Iraqi Prime Minister Nouri al-Maliki said in a published report that he wishes he could leave office before his four-year term is up and would not run again.
"I didn't want to take this position," al-Maliki told the Wall Street Journal in an interview published on Wednesday.
"I only agreed because I thought it would serve the national interest, and I will not accept it again."
Al-Maliki became prime minister in May 2006, and his time in office has been defined by a surge in sectarian violence and lack of progress in improving services, curbing soaring unemployment and fighting crime.
A confidential White House memo leaked in November questioned his ability to deal with the violence, and the Iraq Study Group report, prepared by a bipartisan commission, recommended that Washington should reduce military and political support to his government if it fails to make progress in curbing the violence.

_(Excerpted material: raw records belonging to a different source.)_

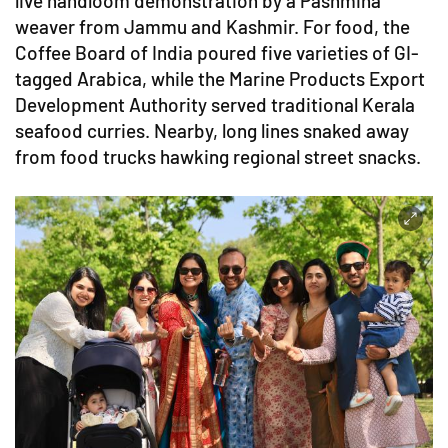
live handloom demonstration by a Pashmina
weaver from Jammu and Kashmir. For food, the
Coffee Board of India poured five varieties of GI-
tagged Arabica, while the Marine Products Export
Development Authority served traditional Kerala
seafood curries. Nearby, long lines snaked away
from food trucks hawking regional street snacks.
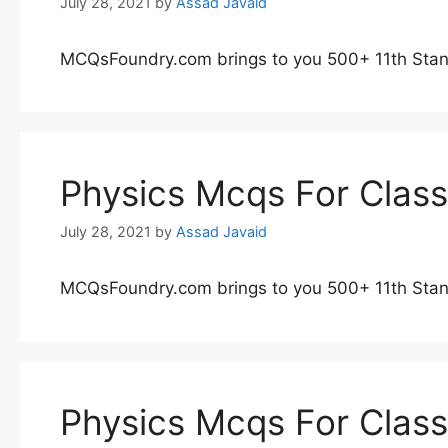
July 28, 2021
by
Assad Javaid
MCQsFoundry.com brings to you 500+ 11th Stan
Physics Mcqs For Clas
July 28, 2021
by
Assad Javaid
MCQsFoundry.com brings to you 500+ 11th Stan
Physics Mcqs For Clas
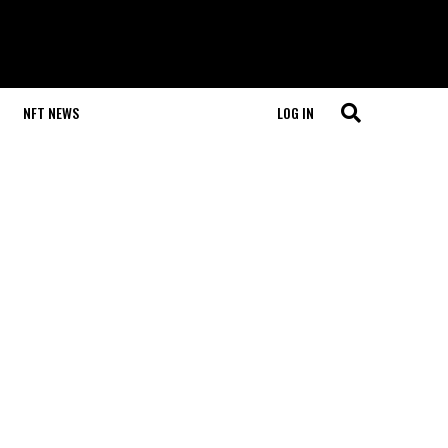
NFT NEWS
LOG IN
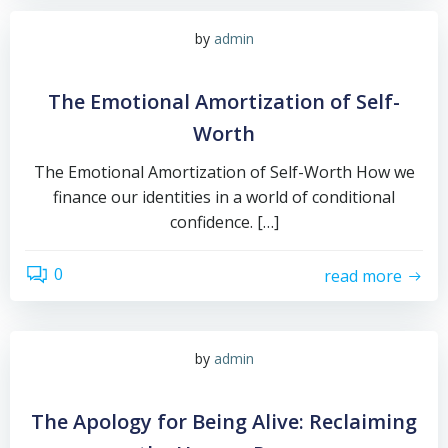
by
admin
The Emotional Amortization of Self-
Worth
The Emotional Amortization of Self-Worth How we
finance our identities in a world of conditional
confidence. […]
0
read more
by
admin
The Apology for Being Alive: Reclaiming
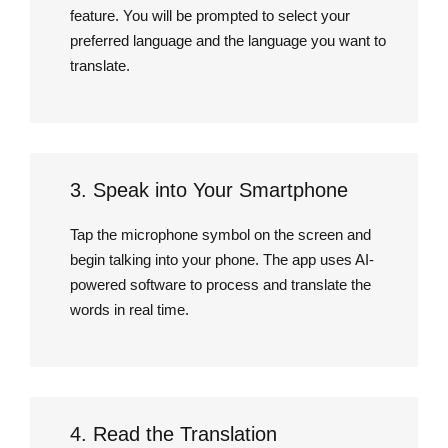
feature. You will be prompted to select your
preferred language and the language you want to
translate.
3. Speak into Your Smartphone
Tap the microphone symbol on the screen and
begin talking into your phone. The app uses AI-
powered software to process and translate the
words in real time.
4. Read the Translation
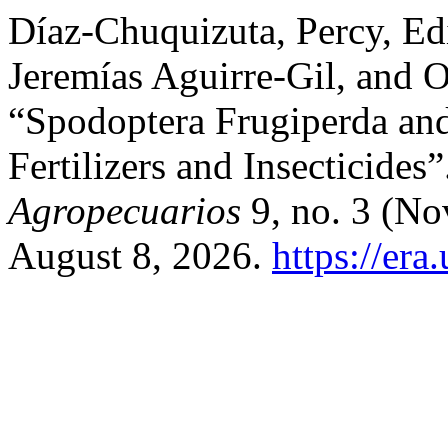
Díaz-Chuquizuta, Percy, E
Jeremías Aguirre-Gil, and 
“Spodoptera Frugiperda and
Fertilizers and Insecticides
Agropecuarios
9, no. 3 (No
August 8, 2026.
https://era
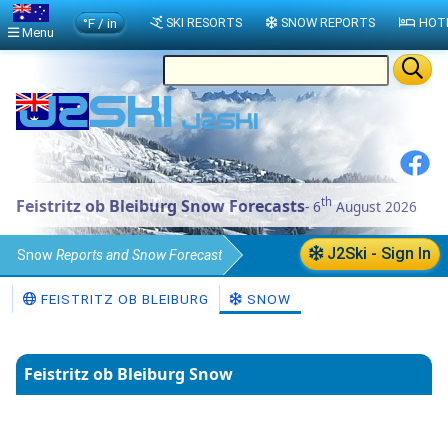
°F / in
SKI RESORTS
SNOW REPORTS
HOT
Menu
th
Feistritz ob Bleiburg Snow Forecasts
- 6
August 2026
J2Ski - Sign In
Snow
Reports and Snow Forecast
Austria
Snow Report
FEISTRITZ OB BLEIBURG
SNOW
Feistritz ob Bleiburg Snow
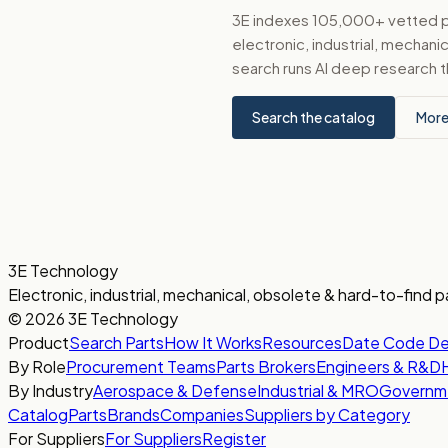
3E indexes 105,000+ vetted par
electronic, industrial, mechan
search runs AI deep research t
Search the catalog
More
3E Technology
Electronic, industrial, mechanical, obsolete & hard-to-find p
© 2026 3E Technology
Product
Search Parts
How It Works
Resources
Date Code D
By Role
Procurement Teams
Parts Brokers
Engineers & R&D
By Industry
Aerospace & Defense
Industrial & MRO
Governm
Catalog
Parts
Brands
Companies
Suppliers by Category
For Suppliers
For Suppliers
Register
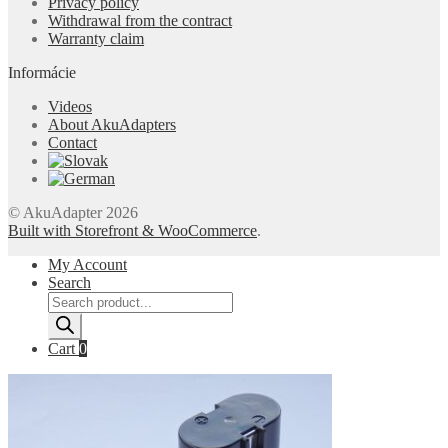
Privacy policy
Withdrawal from the contract
Warranty claim
Informácie
Videos
About AkuAdapters
Contact
© AkuAdapter 2026
Built with Storefront & WooCommerce
.
My Account
Search
Products
search
Cart
0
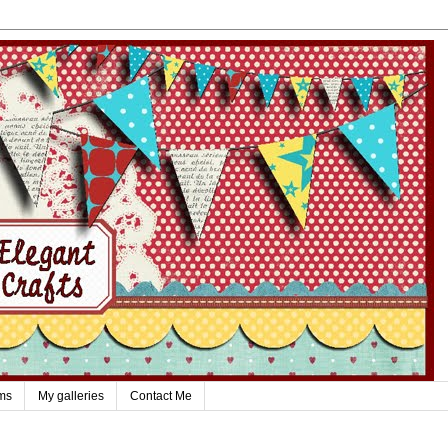
ms
My galleries
Contact Me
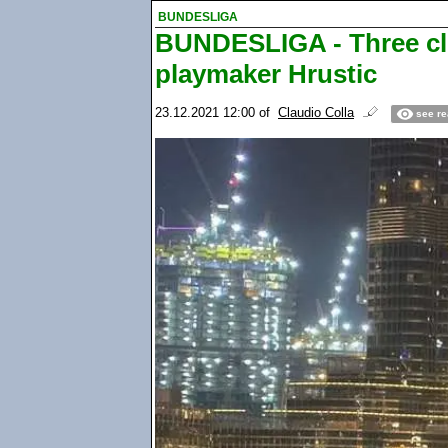
BUNDESLIGA
BUNDESLIGA - Three clu
playmaker Hrustic
23.12.2021 12:00
of
Claudio Colla
see re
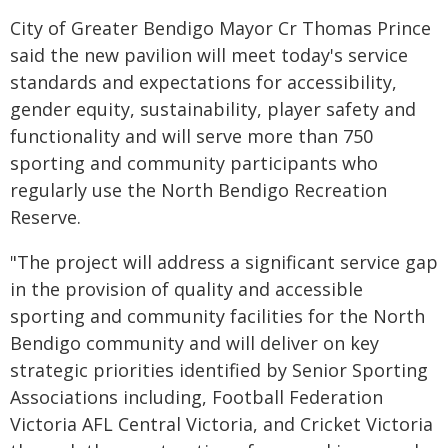
City of Greater Bendigo Mayor Cr Thomas Prince
said the new pavilion will meet today's service
standards and expectations for accessibility,
gender equity, sustainability, player safety and
functionality and will serve more than 750
sporting and community participants who
regularly use the North Bendigo Recreation
Reserve.
"The project will address a significant service gap
in the provision of quality and accessible
sporting and community facilities for the North
Bendigo community and will deliver on key
strategic priorities identified by Senior Sporting
Associations including, Football Federation
Victoria AFL Central Victoria, and Cricket Victoria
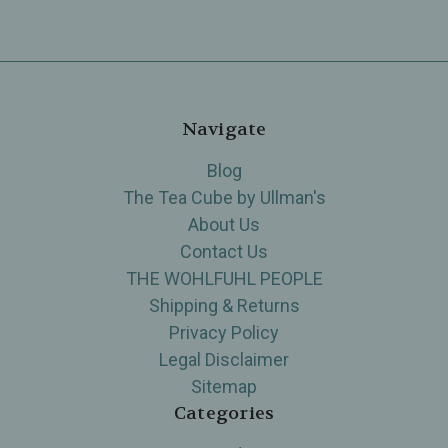
Navigate
Blog
The Tea Cube by Ullman's
About Us
Contact Us
THE WOHLFUHL PEOPLE
Shipping & Returns
Privacy Policy
Legal Disclaimer
Sitemap
Categories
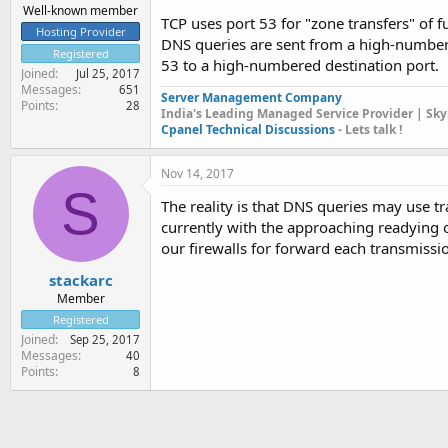
Well-known member
TCP uses port 53 for "zone transfers" of 
Hosting Provider
DNS queries are sent from a high-numbere
Registered
53 to a high-numbered destination port.
Joined
Jul 25, 2017
Messages
651
Server Management Company
Points
28
India's Leading Managed Service Provider | Sky
Cpanel Technical Discussions
- Lets talk !
Nov 14, 2017
S
The reality is that DNS queries may use tr
currently with the approaching readying 
our firewalls for forward each transmissio
stackarc
Member
Registered
Joined
Sep 25, 2017
Messages
40
Points
8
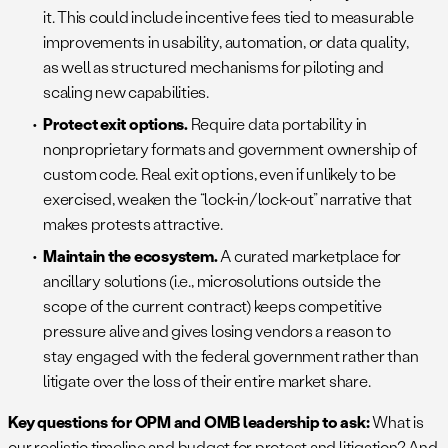
it. This could include incentive fees tied to measurable
improvements in usability, automation, or data quality,
as well as structured mechanisms for piloting and
scaling new capabilities.
Protect exit options.
Require data portability in
nonproprietary formats and government ownership of
custom code. Real exit options, even if unlikely to be
exercised, weaken the “lock-in/lock-out” narrative that
makes protests attractive.
Maintain the ecosystem.
A curated marketplace for
ancillary solutions (i.e., microsolutions outside the
scope of the current contract) keeps competitive
pressure alive and gives losing vendors a reason to
stay engaged with the federal government rather than
litigate over the loss of their entire market share.
Key questions for OPM and OMB leadership to ask:
What is
our realistic timeline and budget for protest and litigation? And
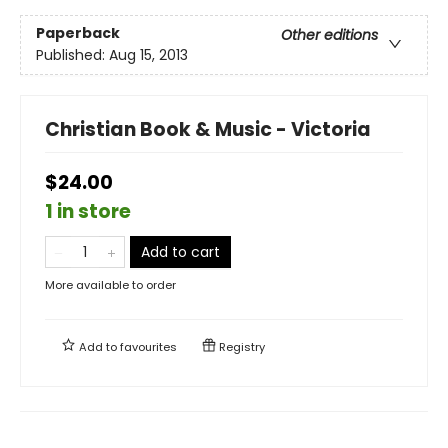
Paperback
Other editions
Published:
Aug 15, 2013
Christian Book & Music - Victoria
$24.00
1 in store
Add to cart
More available to order
Add to
favourites
Registry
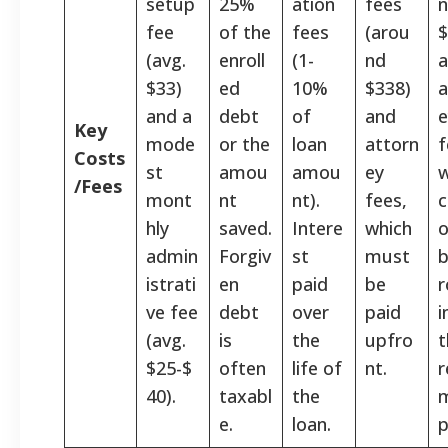
setup
25%
ation
fees
fee
of the
fees
(arou
$
(avg.
enroll
(1-
nd
$33)
ed
10%
$338)
a
and a
debt
of
and
e
Key
mode
or the
loan
attorn
f
Costs
st
amou
amou
ey
w
/Fees
mont
nt
nt).
fees,
c
hly
saved.
Intere
which
o
admin
Forgiv
st
must
istrati
en
paid
be
r
ve fee
debt
over
paid
i
(avg.
is
the
upfro
t
$25-$
often
life of
nt.
r
40).
taxabl
the
e.
loan.
p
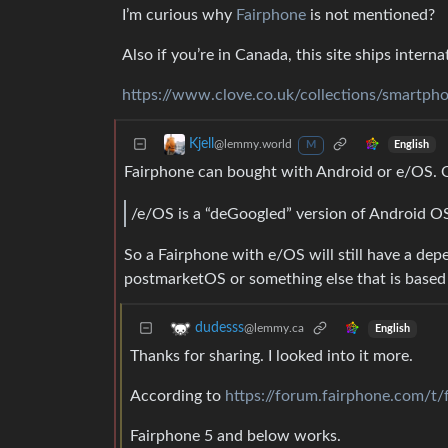
I’m curious why
Fairphone
is not mentioned?
Also if you’re in Canada, this site ships interna
https://www.clove.co.uk/collections/smartph
Kjell
@lemmy.world
English
M
Fairphone can bought with Android or e/OS. O
/e/OS is a “deGoogled” version of Android O
So a Fairphone with e/OS will still have a dep
postmarketOS or something else that is based o
dudesss
@lemmy.ca
English
Thanks for sharing. I looked into it more.
According to
https://forum.fairphone.com/t/
Fairphone 5 and below works.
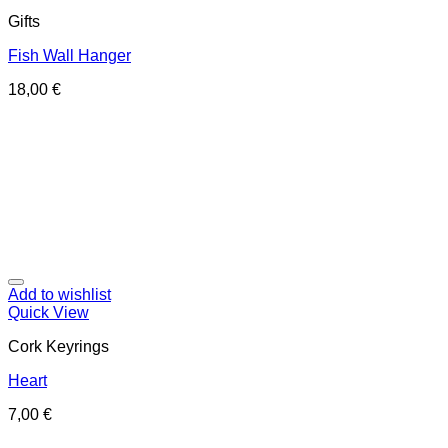
Gifts
Fish Wall Hanger
18,00
€
Add to wishlist
Quick View
Cork Keyrings
Heart
7,00
€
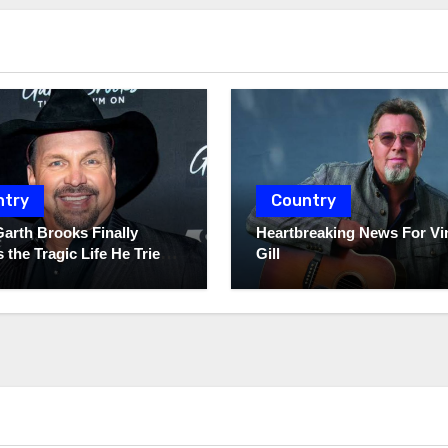
ntry
Country
Garth Brooks Finally
Heartbreaking News For Vi
 the Tragic Life He Tried
Gill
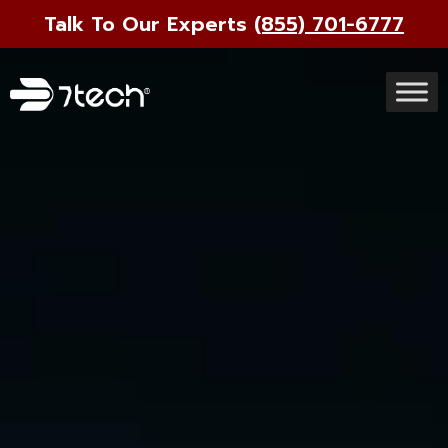
Talk To Our Experts
(855) 701-6777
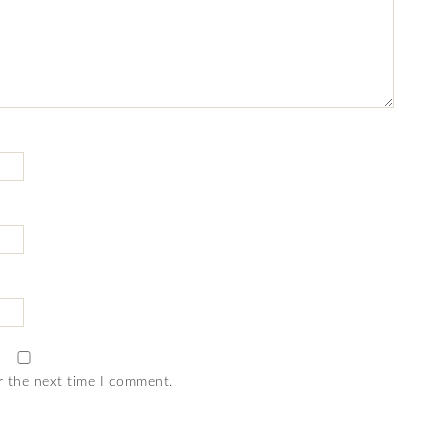
r the next time I comment.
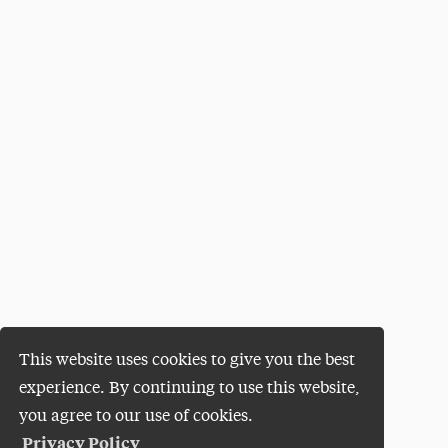
This website uses cookies to give you the best
experience. By continuing to use this website,
you agree to our use of cookies.
Privacy Policy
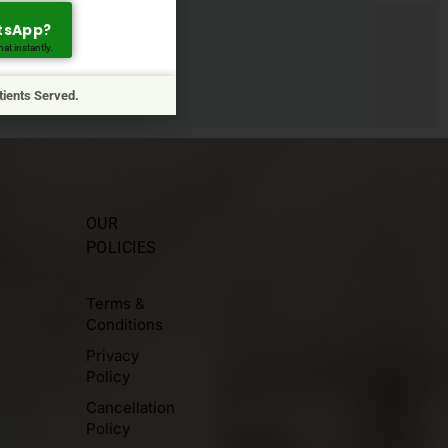
tsApp?
at instantly.
arliest.
tients Served.
OUR
POLICIES
Terms &
Conditions
Privacy
Policy
Cancellation
Policy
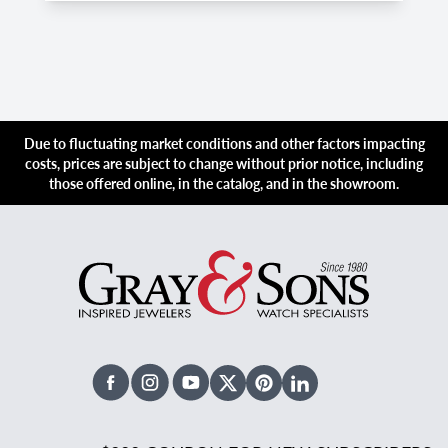
Due to fluctuating market conditions and other factors impacting
costs, prices are subject to change without prior notice, including
those offered online, in the catalog, and in the showroom.
Facebook
Instagram
Youtube
X Twitter
Pinterest
Linked In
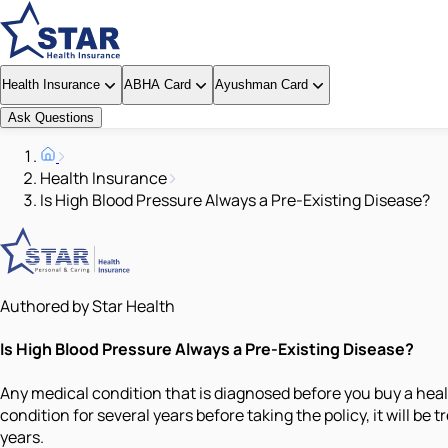
Health Insurance
ABHA Card
Ayushman Card
Ask Questions
Health Insurance
Is High Blood Pressure Always a Pre-Existing Disease?
Authored by Star Health
Is High Blood Pressure Always a Pre-Existing Disease?
Any medical condition that is diagnosed before you buy a healt
condition for several years before taking the policy, it will be 
years.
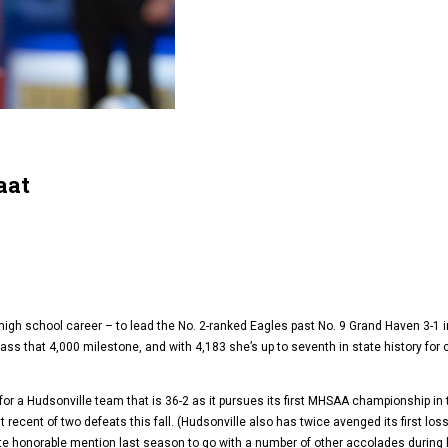
aat
high school career – to lead the No. 2-ranked Eagles past No. 9 Grand Haven 3-1
ss that 4,000 milestone, and with 4,183 she’s up to seventh in state history for c
or a Hudsonville team that is 36-2 as it pursues its first MHSAA championship i
ecent of two defeats this fall. (Hudsonville also has twice avenged its first loss o
ate honorable mention last season to go with a number of other accolades during 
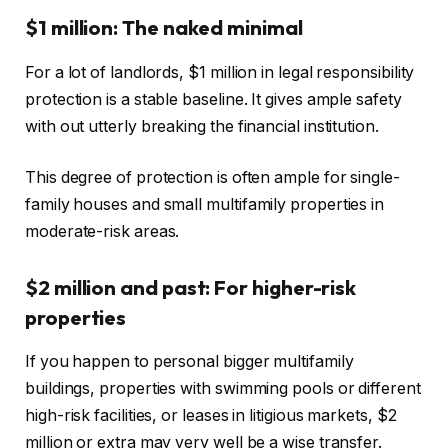
$1 million: The naked minimal
For a lot of landlords, $1 million in legal responsibility
protection is a stable baseline. It gives ample safety
with out utterly breaking the financial institution.
This degree of protection is often ample for single-
family houses and small multifamily properties in
moderate-risk areas.
$2 million and past: For higher-risk
properties
If you happen to personal bigger multifamily
buildings, properties with swimming pools or different
high-risk facilities, or leases in litigious markets, $2
million or extra may very well be a wise transfer.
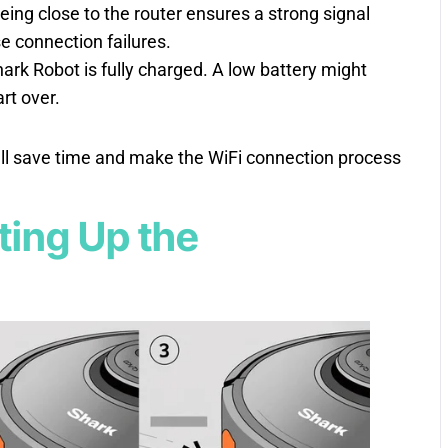
Being close to the router ensures a strong signal
se connection failures.
ark Robot is fully charged. A low battery might
art over.
’ll save time and make the WiFi connection process
tting Up the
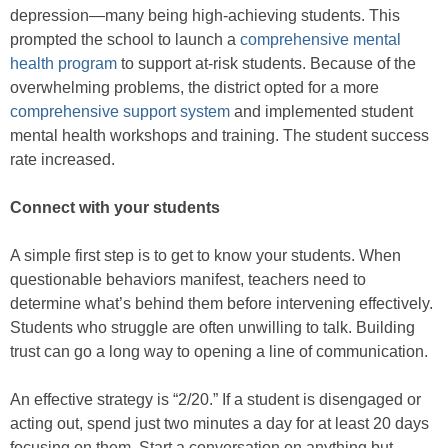
depression—many being high-achieving students. This
prompted the school to launch a
comprehensive mental
health program
to support at-risk students. Because of the
overwhelming problems, the district opted for a more
comprehensive support system
and implemented student
mental health workshops and training. The student success
rate increased.
Connect with your students
A simple first step is to get to know your students. When
questionable behaviors manifest, teachers need to
determine what’s behind them before intervening effectively.
Students who struggle are often unwilling to talk. Building
trust can go a long way to opening a line of communication.
An effective strategy is “2/20.” If a student is disengaged or
acting out, spend just two minutes a day for at least 20 days
focusing on them. Start a conversation on anything but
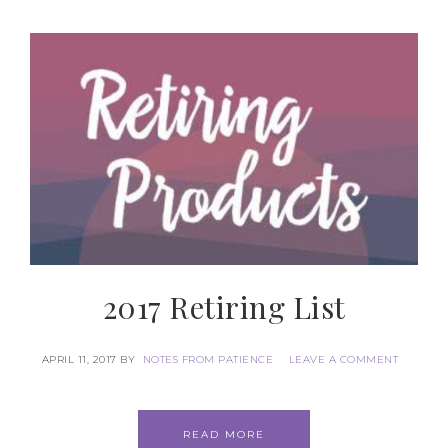
First Name
Last Name
By submitting this form, you are consenting to receive marketing
emails from: Patience Holt, Grenoble Circle, Maumelle, AR, 72113,
US, https://www.notesfrompatience.com. You can revoke your
consent to receive emails at any time by using the
2017 Retiring List
SafeUnsubscribe® link, found at the bottom of every email.
Emails
are serviced by Constant Contact.
APRIL 11, 2017
BY
NOTES FROM PATIENCE
LEAVE A COMMENT
SUBSCRIBE
READ MORE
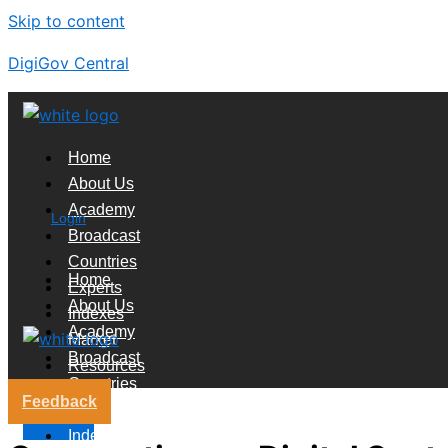
Skip to content
DigiGov Central
Home
About Us
Academy
Login
Broadcast
Countries
Home
Experts
About Us
Indexes
Academy
Market
Broadcast
Resources
Countries
Feedback
Experts
X
Indexes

Al-Maliki said it was "impossible" that he would serve a second term.
"I wish I could be done with it even before the end of this term," he said in the interview, which was conducted December 24.
"I would like to serve my people from outside the circle of senior officials, maybe through the parliament, or through working directly with the people."
Al-Maliki heads a national unity government that includes Shiites, Sunni Arabs and Kurds.
He said disharmony within the coalition has made his tenure difficult, adding that after decades of rule by Sunnis, they have not accepted the Shiite majority role.